On Thu, Jan 22, 2015 at 7:34 AM, Olli Pettay <olli@pettay.fi> wrote:

> On 01/22/2015 06:09 AM, Rick Byers wrote:
>
>> On Tue, Jan 20, 2015 at 10:59 AM, Anne van Kesteren <annevk@annevk.nl
>> <mailto:annevk@annevk.nl>> wrote:
>>
>>     On Tue, Jan 20, 2015 at 4:31 PM, Rick Byers <rbyers@chromium.org
>> <mailto:rbyers@chromium.org>> wrote:
>>     > Is my earlier proposal (a single "derivedFromTouchEvent" bool on
>> Mouse
>>     > events) preferable in your opinion?  Or does it just suffer from
>> the exact
>>     > same problem?
>>
>>     I think that might be better as it is more scoped.

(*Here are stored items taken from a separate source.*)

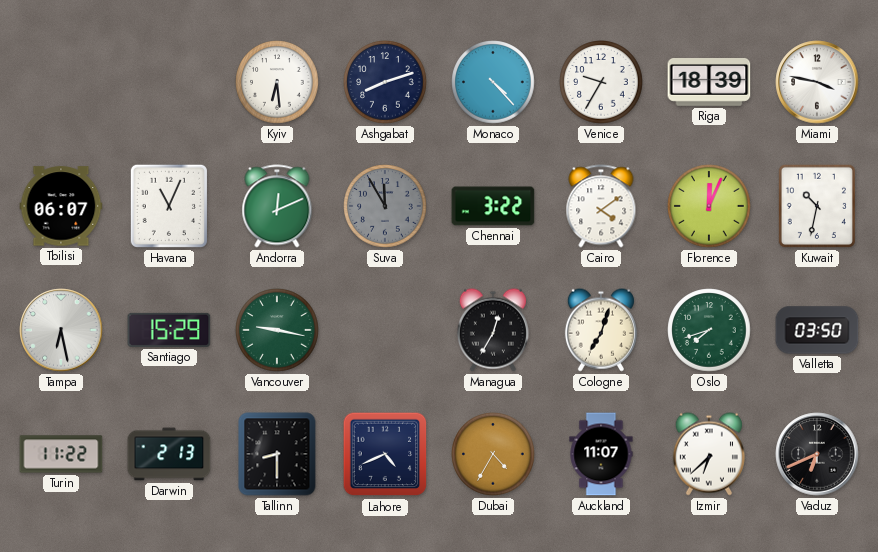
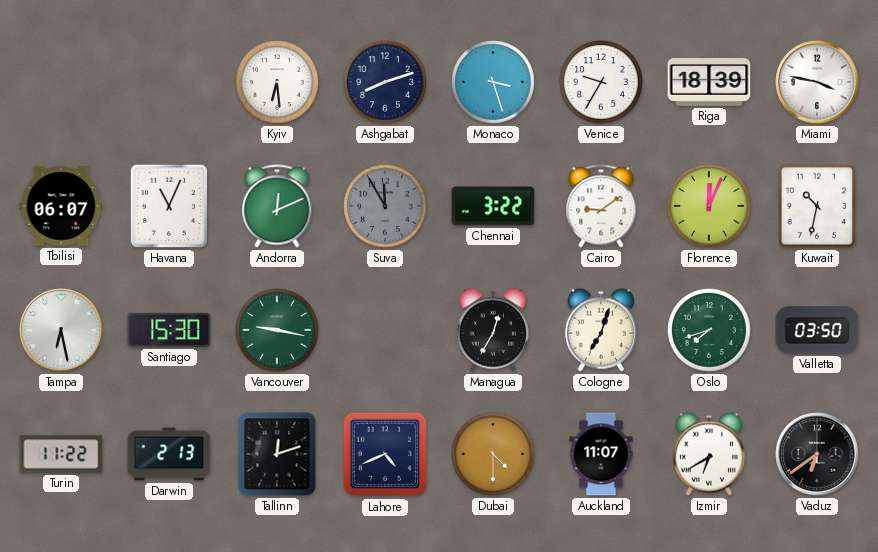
Monaco: 4:23 -> 3:27
Cairo: 4:09 -> 9:09
Santiago: 15:29 -> 15:30
Tallinn: 8:30 -> 12:12
Dubai: 4:35 -> 4:30
Izmir: 6:38 -> 6:40
Vaduz: 6:41 -> 6:39
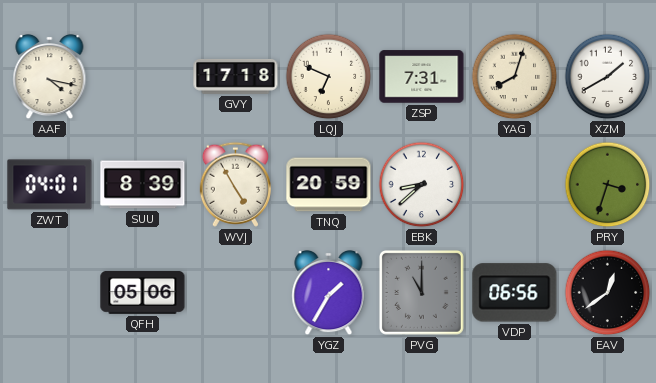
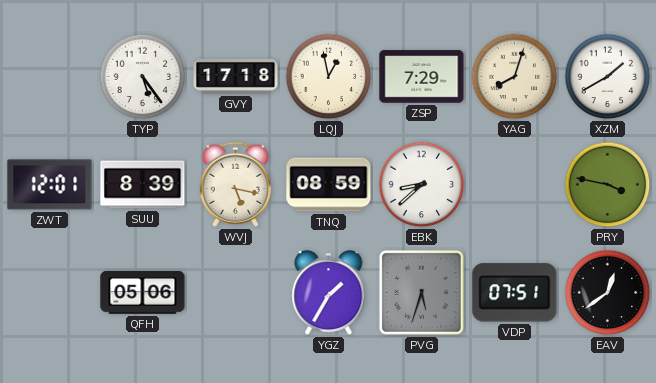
AAF: 4:17 -> none
TYP: none -> 5:24
LQJ: 6:49 -> 12:58
ZSP: 7:31 -> 7:29
ZWT: 04:01 -> 12:01
WVJ: 4:55 -> 5:17
TNQ: 20:59 -> 08:59
PRY: 3:33 -> 3:47
PVG: 11:00 -> 5:33
VDP: 06:56 -> 07:51
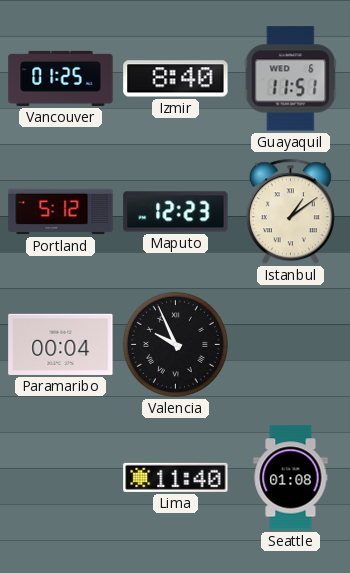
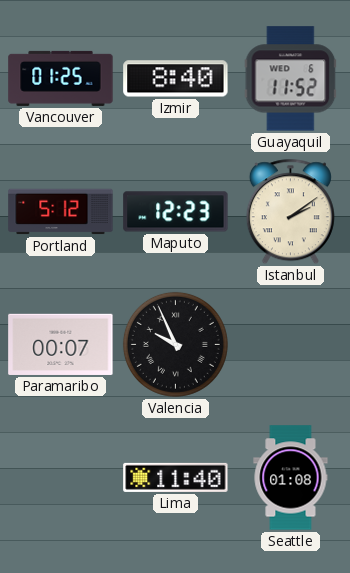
Guayaquil: 11:51 -> 11:52
Istanbul: 1:09 -> 2:09
Paramaribo: 00:04 -> 00:07
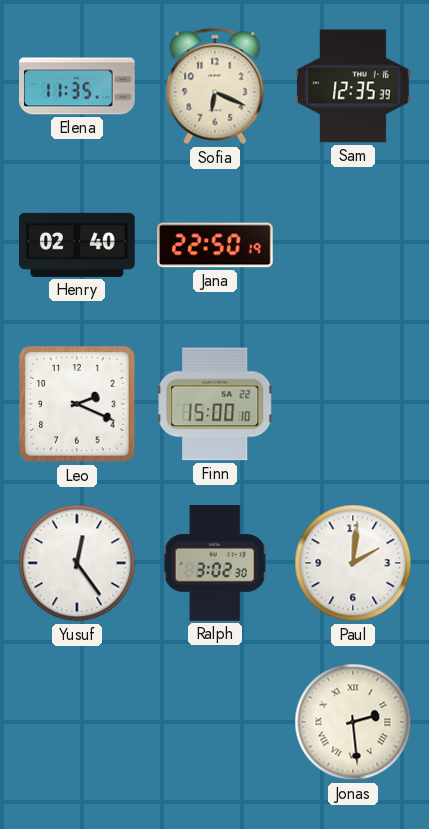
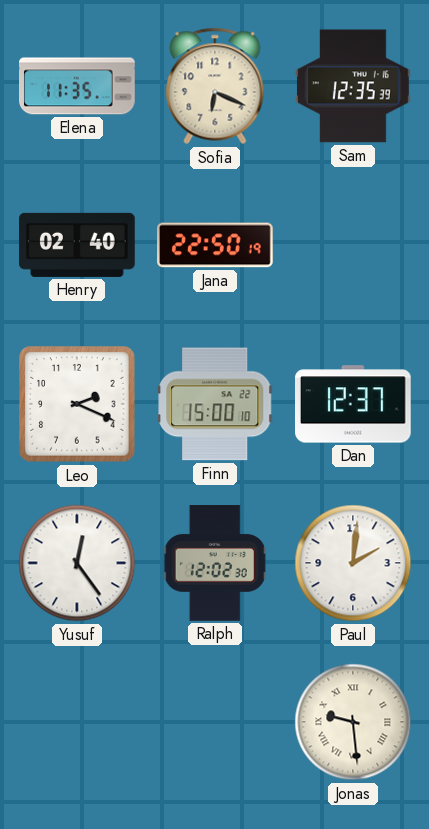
Dan: none -> 12:37
Ralph: 3:02 -> 12:02
Jonas: 2:29 -> 9:29
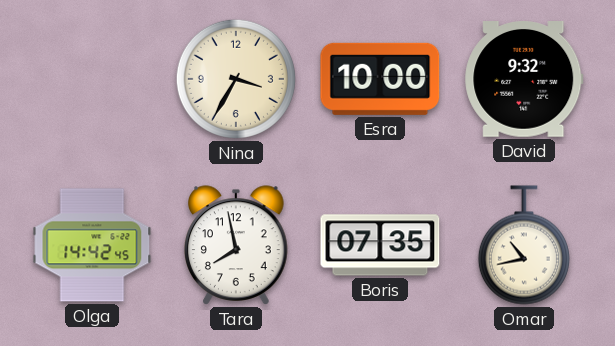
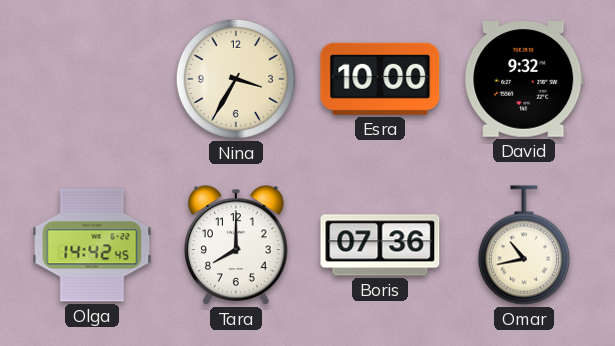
Tara: 7:58 -> 8:00
Boris: 07:35 -> 07:36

Since we don't
>>     really understand this space much from a theoretical perspective I
>>     would be hesitant to add generic APIs.
>>
>>
>> Understood, thanks.  Jacob, you are the strongest proponent for the
>> 'firedFrom' model over the 'derivedFromTouchEvent' one.  Any thoughts?
>>
>> Here's a 3rd option we haven't discussed in detail yet:
>>
>> What if input events all had a 'sourceDevice' attribute which returned an
>> object with an attribute like 'firesTouchEvents'.
>>
>
> In Gecko MouseEvents have the non-standard 'readonly attribute unsigned
> short mozInputSource;'
> and the value can be MOZ_SOURCE_UNKNOWN, MOZ_SOURCE_MOUSE, MOZ_SOURCE_PEN
> etc.
>
> enum InputEventSource {
>   "",
>   "touch",
>   "mouse"
>   "pen",
>   "keyboard" // for 'enter' key event triggering 'click'
> };
> readonly attribute InputEventSource inputSource;
>
> might work pretty well.
>

Just exposing the type of source device is insufficient.  Eg. in IE desktop
the source device is touch, but since it didn't generate any touch events
the logic shouldn't assume touch event handlers have run.  Conversely
Firefox for Android fires touch events for a mouse, so even though the
actual source device was a mouse, app logic should still expect the mouse
events to be redundant with touch events.

So we need some indication about the relationship between events types.
But doing this via some InputDevice object seems like good step forward
along a path we wanted to go down anyway.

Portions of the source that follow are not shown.